To remove these poorly aligned sequences, we used the automated trimming program SPRUCEUP (Borowiec, 2019) on the complete set of UCE alignments. This program identifies outlier alignment sequences in individual samples, rather than alignment columns, and trims the sequences based on user defined cutoffs applied to all samples or to specific samples only. In the configuration file, we set SPRUCEUP to use the Jukes-Cantor-corrected distance calculation, a window size of 20 base pairs (bp), an overlap size of 15 bp, a lognormal distribution, and a cutoff value of 0.98. Additionally, we used manual cutoffs for the samples with the most exaggerated terminal branch lengths (Osmia_maxillaris_BLX43:0.039, Osmia_melanocephala_BLX45:0.035, Osmia_emarginata_infuscata_BLX38:0.04, Osmia_mustelina_umbrosa_BLX47:0.047, Osmia_cornuta_BLX35:0.037, Osmia_cerinthidis_cerinthidis_BLX32:0.04, Osmia_cerinthidis_cerinthidis_BLX176:0.05, Osmia_rufina_BLX368:0.04, Osmia_bicornis_globosa_BLX174:0.037). We arrived at these settings over several rounds of testing, with the objective being to do minimal trimming for most species and more aggressive trimming for the problematic samples (trimming results show in Fig. 1).

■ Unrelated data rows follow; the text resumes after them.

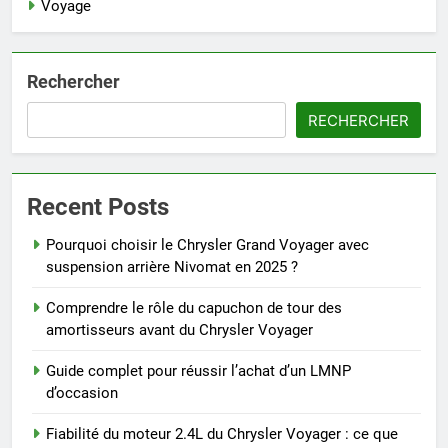
Voyage
Rechercher
RECHERCHER
Recent Posts
Pourquoi choisir le Chrysler Grand Voyager avec
suspension arrière Nivomat en 2025 ?
Comprendre le rôle du capuchon de tour des
amortisseurs avant du Chrysler Voyager
Guide complet pour réussir l’achat d’un LMNP
d’occasion
Fiabilité du moteur 2.4L du Chrysler Voyager : ce que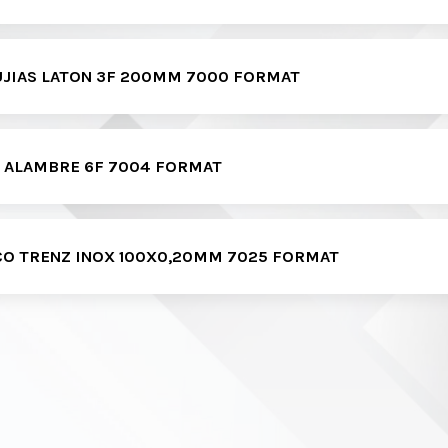
UJIAS LATON 3F 200MM 7000 FORMAT
 ALAMBRE 6F 7004 FORMAT
CO TRENZ INOX 100X0,20MM 7025 FORMAT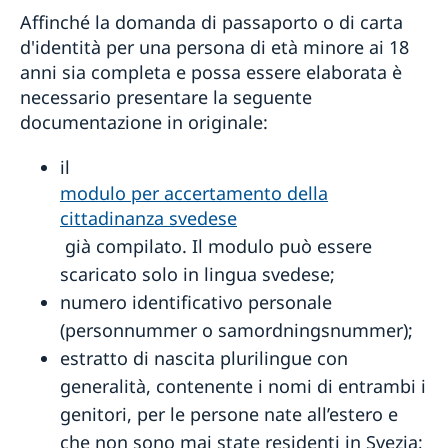
Affinché la domanda di passaporto o di carta
d'identità per una persona di età minore ai 18
anni sia completa e possa essere elaborata è
necessario presentare la seguente
documentazione in originale:
il
modulo per accertamento della
cittadinanza svedese
già compilato. Il modulo può essere
scaricato solo in lingua svedese;
numero identificativo personale
(personnummer o samordningsnummer);
estratto di nascita plurilingue con
generalità, contenente i nomi di entrambi i
genitori, per le persone nate all’estero e
che non sono mai state residenti in Svezia;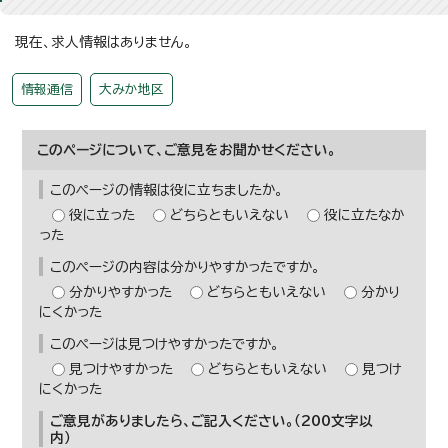
現在、求人情報はありません。
情報通信
大みか地区
このページについて、ご意見をお聞かせください。
このページの情報は役に立ちましたか。
役に立った
どちらともいえない
役に立たなか
った
このページの内容は分かりやすかったですか。
分かりやすかった
どちらともいえない
分かり
にくかった
このページは見つけやすかったですか。
見つけやすかった
どちらともいえない
見つけ
にくかった
ご意見がありましたら、ご記入ください。（200文字以
内）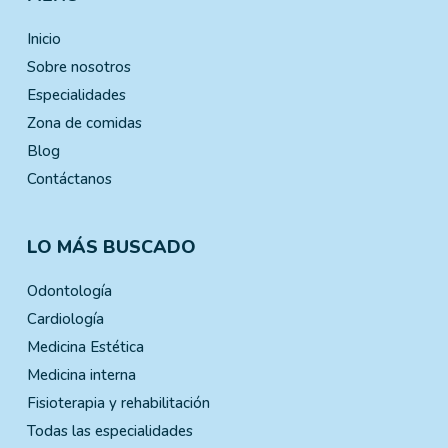
Inicio
Sobre nosotros
Especialidades
Zona de comidas
Blog
Contáctanos
LO MÁS BUSCADO
Odontología
Cardiología
Medicina Estética
Medicina interna
Fisioterapia y rehabilitación
Todas las especialidades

Following trimming with SPRUCEUP, we used PHYLUCE to re-trim all alignments with GBLOCKS (same settings as above) and then to filter the alignments for taxon occupancy, requiring loci to have 0%, 50%, 75%, 90%, 95%, 98%, and 100% taxon completeness. For each resulting set of filtered loci, we used PHYLUCE to generate descriptive statistics for the data and to concatenate the loci into a supermatrix for analysis. For each supermatrix we performed an unpartitioned phylogenetic analysis with IQ-TREE v2 (Minh et al., 2020), selecting GTR+F+G4 as the model of sequence evolution and performing 1,000 Ultrafast Bootstrap replicates (UFB; Hoang et al., 2018) and 1,000 replicates of the SH-like approximate likelihood ratio test (SH-aLRT; Guindon et al., 2010). For most analyses we used the GTR+F+G4 model only and did not perform model testing. This was done because using more complex models does not negatively impact phylogenetic results (Abadi et al., 2019), even when a less complex model might be favored. We also avoided using the proportion of invariant sites (+I) model with gamma distributed rates (+G) for among-site rate heterogeneity because the two parameters cannot be optimized together (Yang, 2006). Based on a review of the matrix statistics and the results of the unpartitioned analyses, we selected the 75% complete locus set as the focal set for additional analyses.